Even when the questions are not racialized, the demographics of the room often are. “I’ve been to so many press conferences where it’s an NCAA college basketball game and it’s black women [players] and they watch a sea of ​​white men asking the questions, ”said Lindsay Gibbs, a veteran women’s basketball reporter and co-host of the feminist sports podcast Burn it all. “Do I think if the media were more diverse it would make a lot of these black athletes more comfortable? Yes. Because at the end of the day, their stories are told by people who don’t share their identity and don’t understand the weight they carry.

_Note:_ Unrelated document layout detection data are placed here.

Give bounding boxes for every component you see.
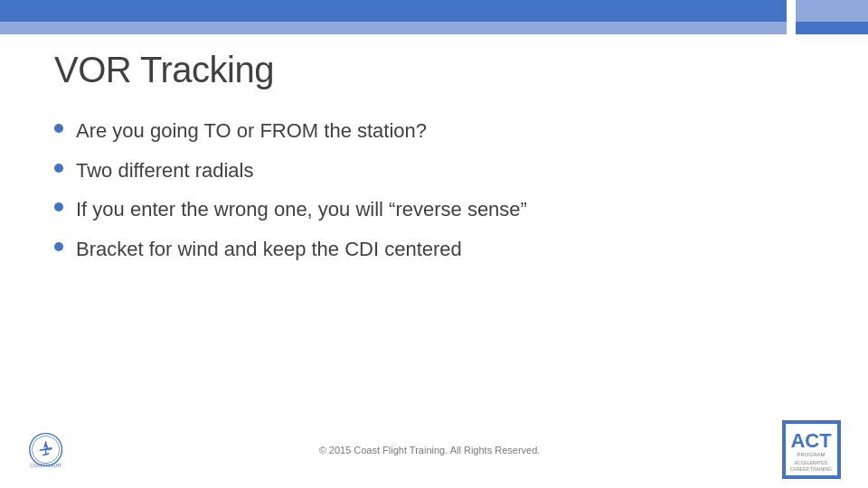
bullet-list: Are you going TO or FROM the station? Tw… [54, 117, 814, 263]
top-bar-accent [796, 0, 868, 22]
top-bar-main [0, 0, 787, 22]
bullet-text: If you enter the wrong one, you will “re… [76, 196, 527, 223]
slide-title: VOR Tracking [54, 50, 814, 90]
bullet-dot [54, 202, 63, 211]
svg-text:CAREER TRAINING: CAREER TRAINING [790, 466, 832, 472]
svg-text:COAST FLIGHT: COAST FLIGHT [30, 464, 61, 468]
svg-text:ACT: ACT [790, 429, 832, 452]
top-bar-secondary [0, 22, 787, 34]
bullet-text: Are you going TO or FROM the station? [76, 117, 427, 145]
act-logo: ACT PROGRAM ACCELERATED CAREER TRAINING [782, 420, 841, 479]
bullet-dot [54, 164, 63, 173]
list-item: Bracket for wind and keep the CDI center… [54, 236, 814, 263]
list-item: Are you going TO or FROM the station? [54, 117, 814, 145]
footer-copyright: © 2015 Coast Flight Training. All Rights… [319, 445, 541, 455]
svg-text:PROGRAM: PROGRAM [797, 452, 825, 457]
bullet-dot [54, 242, 63, 251]
act-logo-icon: ACT PROGRAM ACCELERATED CAREER TRAINING [784, 422, 839, 477]
svg-rect-5 [45, 448, 46, 455]
bullet-text: Two different radials [76, 157, 253, 184]
svg-marker-2 [43, 440, 49, 448]
list-item: Two different radials [54, 157, 814, 184]
top-bar-accent2 [796, 22, 868, 34]
copyright-text: © 2015 Coast Flight Training. All Rights… [319, 445, 541, 455]
svg-text:ACCELERATED: ACCELERATED [795, 460, 828, 465]
bullet-dot [54, 124, 63, 133]
list-item: If you enter the wrong one, you will “re… [54, 196, 814, 223]
slide: VOR Tracking Are you going TO or FROM th… [0, 0, 868, 488]
bullet-text: Bracket for wind and keep the CDI center… [76, 236, 462, 263]
coast-flight-logo-icon: COAST FLIGHT [27, 429, 77, 470]
footer: COAST FLIGHT © 2015 Coast Flight Trainin… [0, 420, 868, 479]
top-bar-container [0, 0, 868, 34]
slide-content: VOR Tracking Are you going TO or FROM th… [54, 50, 814, 416]
coast-flight-logo-container: COAST FLIGHT [27, 429, 77, 470]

But the availability of the press, as uncomfortable as it is, especially after a defeat, remains an important element of media coverage, especially for women’s sport. Cheryl Cooky, professor of interdisciplinary studies at Purdue University, has followed media coverage of women’s sports for three decades. In his most recent study, published in March, Cooky and his co-authors found that media coverage of women’s sports had not increased significantly in 30 years. In 2019, the study found that coverage of female athletes in TV news and flagship shows, including ESPN’s “SportsCenter”, “ totaled only 5.4 percent of all airtime; in 1989 and 1993 it was 5% and 5.1% respectively. And in 2019, much of the women’s sports hole was consumed by the Women’s World Cup; overall coverage drops to a paltry 3.5 percent if the tournament is canceled.

“At the end of the day, I think we’d lose a lot if we didn’t get any post-game or post-game feedback,” Gibbs continued. “But there has to be good faith and empathy in these interactions. And we all need to be prepared to make exceptions or accommodations when necessary, while ensuring that the press gets what they need to do their jobs. I don’t know what it looks like. But I think this is the conversation we need to have.

The correlation between women’s sports coverage and funding are inextricably linked. Title IX effectively solved the funding chasm – as Cooky points out in her study, school-age girls’ sports participation has fallen from one in 27 to one in three since Title IX was adopted in 1972. Since a media version of Title IX isn’t forthcoming, getting media coverage of women’s sports – on a qualitative and quantitative metric – to anything approaching parity with men’s sports will require a drastic generational shift. This is what we are seeing more and more, and not just this week since Roland-Garros. Last March, the social media posts of NCAA basketball players Sabrina Ionesco and Sedona Price who called the inexcusable disparity between men’s and women’s training facilities in the Final Four tournament has gone viral. None of these athletes follow the old rules of the dying system.

“One of my hopes is that young people make a difference,” said Elizabeth Emery, a former cyclist for the US team who hosts the Listen to his sport Podcast. “They have a different attitude. They have a different attitude towards the media. They are not going to accept inequality, they are not going to accept to be treated differently. Women have been screaming and screaming about this for years. But young women will no longer take it.